Starting with the opening line of the entries below, transcribe each line exactly up to and including the one that has "We use our own"; pictures are not copied.

++++ Entries provided

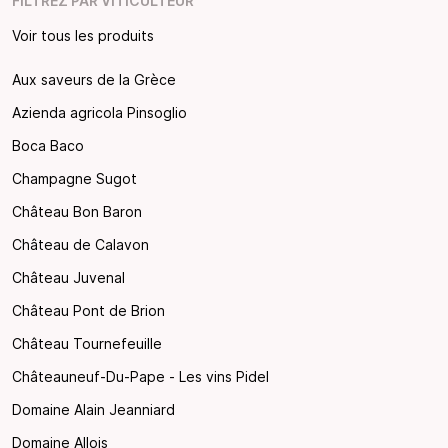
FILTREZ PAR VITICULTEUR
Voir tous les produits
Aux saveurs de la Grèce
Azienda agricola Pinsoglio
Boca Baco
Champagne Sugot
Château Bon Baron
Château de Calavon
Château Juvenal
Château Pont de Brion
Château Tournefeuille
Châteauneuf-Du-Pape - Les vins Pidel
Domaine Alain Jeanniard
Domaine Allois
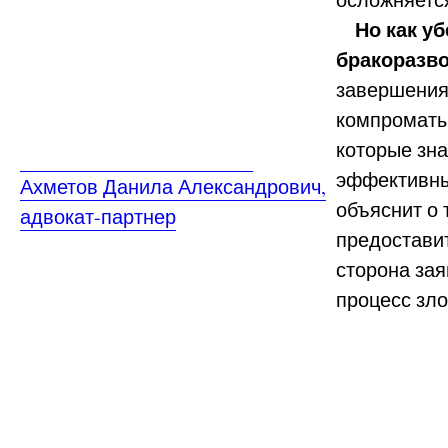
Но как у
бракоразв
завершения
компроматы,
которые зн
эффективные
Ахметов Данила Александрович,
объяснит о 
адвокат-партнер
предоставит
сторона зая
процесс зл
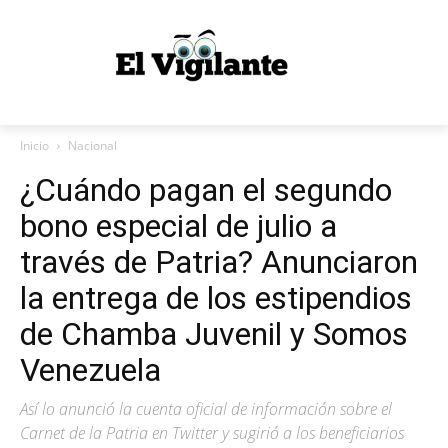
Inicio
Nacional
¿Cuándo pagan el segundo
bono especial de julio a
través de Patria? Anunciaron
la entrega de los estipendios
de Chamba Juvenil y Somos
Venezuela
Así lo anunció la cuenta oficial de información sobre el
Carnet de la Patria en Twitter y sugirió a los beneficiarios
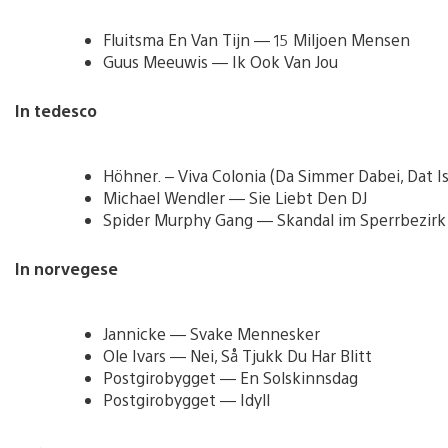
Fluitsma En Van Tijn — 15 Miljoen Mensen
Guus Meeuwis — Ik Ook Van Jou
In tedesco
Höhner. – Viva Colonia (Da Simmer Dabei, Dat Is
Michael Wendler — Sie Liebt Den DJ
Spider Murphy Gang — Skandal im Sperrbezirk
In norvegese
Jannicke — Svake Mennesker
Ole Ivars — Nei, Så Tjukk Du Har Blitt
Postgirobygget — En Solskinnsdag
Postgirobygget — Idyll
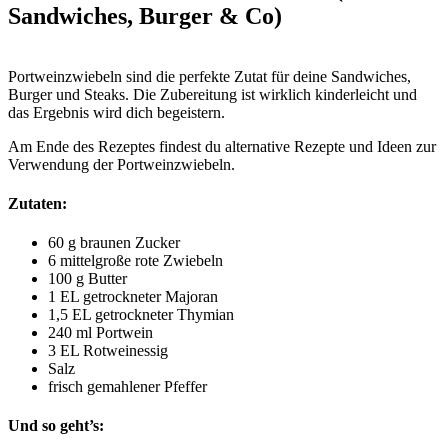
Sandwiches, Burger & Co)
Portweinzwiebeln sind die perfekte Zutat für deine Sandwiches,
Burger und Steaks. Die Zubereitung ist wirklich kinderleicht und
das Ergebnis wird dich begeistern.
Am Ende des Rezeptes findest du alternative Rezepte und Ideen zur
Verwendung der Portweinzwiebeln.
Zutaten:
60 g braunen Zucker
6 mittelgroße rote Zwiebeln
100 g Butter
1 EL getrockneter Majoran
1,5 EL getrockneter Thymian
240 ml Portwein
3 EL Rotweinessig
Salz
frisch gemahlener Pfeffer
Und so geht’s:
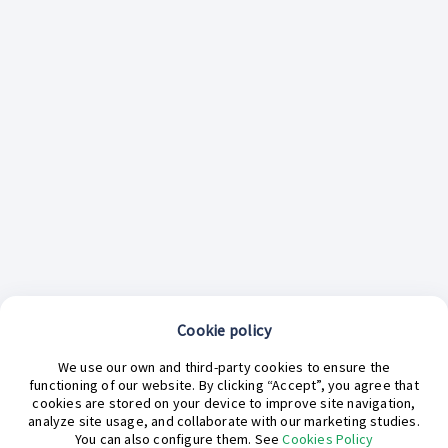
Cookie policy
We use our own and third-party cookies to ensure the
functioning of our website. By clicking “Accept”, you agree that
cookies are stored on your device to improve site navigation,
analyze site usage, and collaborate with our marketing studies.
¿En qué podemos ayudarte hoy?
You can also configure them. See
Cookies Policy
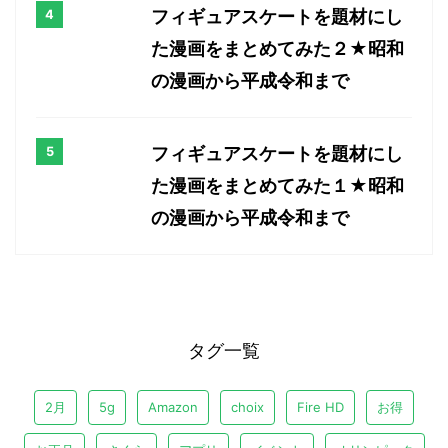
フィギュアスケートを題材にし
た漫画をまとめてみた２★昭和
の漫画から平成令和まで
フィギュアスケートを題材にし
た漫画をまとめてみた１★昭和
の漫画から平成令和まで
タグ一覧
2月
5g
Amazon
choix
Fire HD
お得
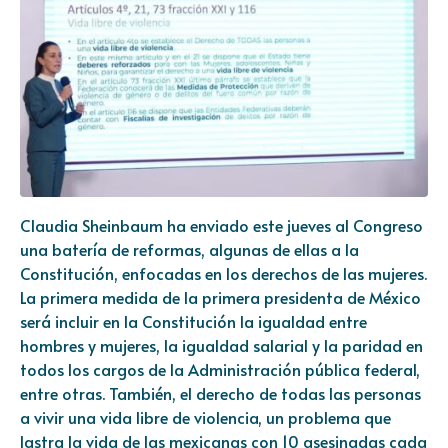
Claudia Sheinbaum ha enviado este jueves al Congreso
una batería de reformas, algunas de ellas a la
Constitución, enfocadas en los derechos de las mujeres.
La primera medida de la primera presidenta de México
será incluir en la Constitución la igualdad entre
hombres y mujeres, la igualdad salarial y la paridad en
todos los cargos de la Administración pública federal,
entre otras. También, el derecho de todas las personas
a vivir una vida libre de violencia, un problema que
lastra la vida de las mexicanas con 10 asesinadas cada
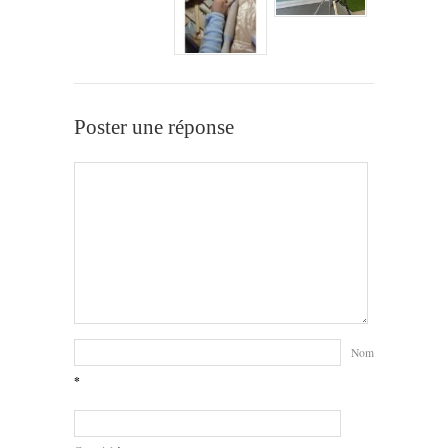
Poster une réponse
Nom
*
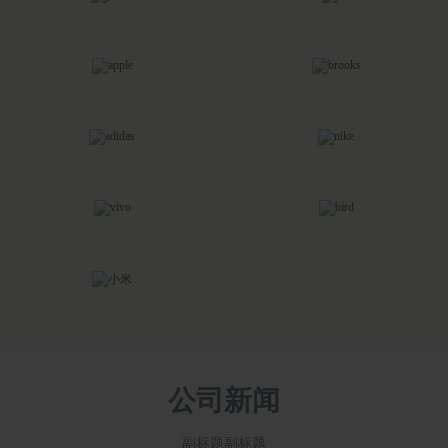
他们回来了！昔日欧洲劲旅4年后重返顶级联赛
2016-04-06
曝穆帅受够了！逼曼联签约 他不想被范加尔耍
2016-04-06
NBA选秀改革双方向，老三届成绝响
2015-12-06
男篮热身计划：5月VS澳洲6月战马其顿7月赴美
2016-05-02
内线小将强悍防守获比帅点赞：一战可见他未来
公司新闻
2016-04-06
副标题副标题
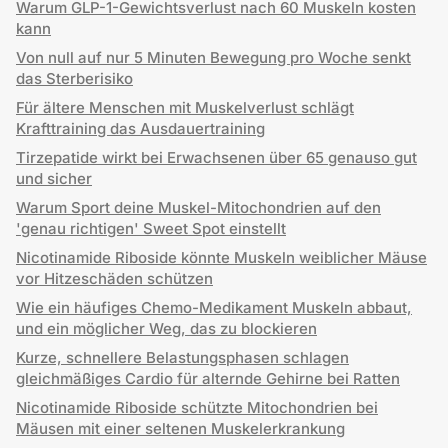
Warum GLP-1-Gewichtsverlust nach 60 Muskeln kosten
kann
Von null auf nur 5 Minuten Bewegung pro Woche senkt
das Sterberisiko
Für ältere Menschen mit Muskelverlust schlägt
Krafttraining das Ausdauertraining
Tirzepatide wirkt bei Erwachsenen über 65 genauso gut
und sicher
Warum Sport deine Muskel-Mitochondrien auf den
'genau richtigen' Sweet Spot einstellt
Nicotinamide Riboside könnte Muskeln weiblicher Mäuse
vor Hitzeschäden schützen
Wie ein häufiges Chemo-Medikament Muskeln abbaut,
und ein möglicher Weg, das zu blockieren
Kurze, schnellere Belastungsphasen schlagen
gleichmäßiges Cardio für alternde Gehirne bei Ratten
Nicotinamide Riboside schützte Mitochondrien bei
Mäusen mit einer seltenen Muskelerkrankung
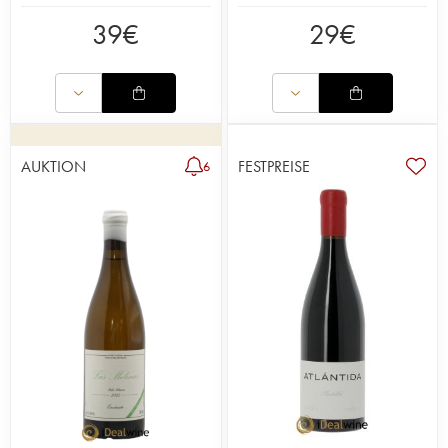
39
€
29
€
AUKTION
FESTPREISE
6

++++++++

**Reply:**
FILTREZ PAR VITICULTEUR
Voir tous les produits
Aux saveurs de la Grèce
Azienda agricola Pinsoglio
Boca Baco
Champagne Sugot
Château Bon Baron
Château de Calavon
Château Juvenal
Château Pont de Brion
Château Tournefeuille
Châteauneuf-Du-Pape - Les vins Pidel
Domaine Alain Jeanniard
Domaine Allois
Но как у
бракоразв
завершения
компроматы,
которые зн
эффективные
Ахметов Данила Александрович,
объяснит о 
адвокат-партнер
предоставит
сторона зая
процесс зл
Inicio
Nacional
¿Cuándo pagan el segundo
bono especial de julio a
través de Patria? Anunciaron
la entrega de los estipendios
de Chamba Juvenil y Somos
Venezuela
Así lo anunció la cuenta oficial de información sobre el
Carnet de la Patria en Twitter y sugirió a los beneficiarios
Fluitsma En Van Tijn — 15 Miljoen Mensen
Guus Meeuwis — Ik Ook Van Jou
In tedesco
Höhner. – Viva Colonia (Da Simmer Dabei, Dat Is
Michael Wendler — Sie Liebt Den DJ
Spider Murphy Gang — Skandal im Sperrbezirk
In norvegese
Jannicke — Svake Mennesker
Ole Ivars — Nei, Så Tjukk Du Har Blitt
Postgirobygget — En Solskinnsdag
Postgirobygget — Idyll
Sandwiches, Burger & Co)
Portweinzwiebeln sind die perfekte Zutat für deine Sandwiches,
Burger und Steaks. Die Zubereitung ist wirklich kinderleicht und
das Ergebnis wird dich begeistern.
Am Ende des Rezeptes findest du alternative Rezepte und Ideen zur
Verwendung der Portweinzwiebeln.
Zutaten:
60 g braunen Zucker
6 mittelgroße rote Zwiebeln
100 g Butter
1 EL getrockneter Majoran
1,5 EL getrockneter Thymian
240 ml Portwein
3 EL Rotweinessig
Salz
frisch gemahlener Pfeffer
Und so geht’s:
Cookie policy
We use our own and third-party cookies to ensure the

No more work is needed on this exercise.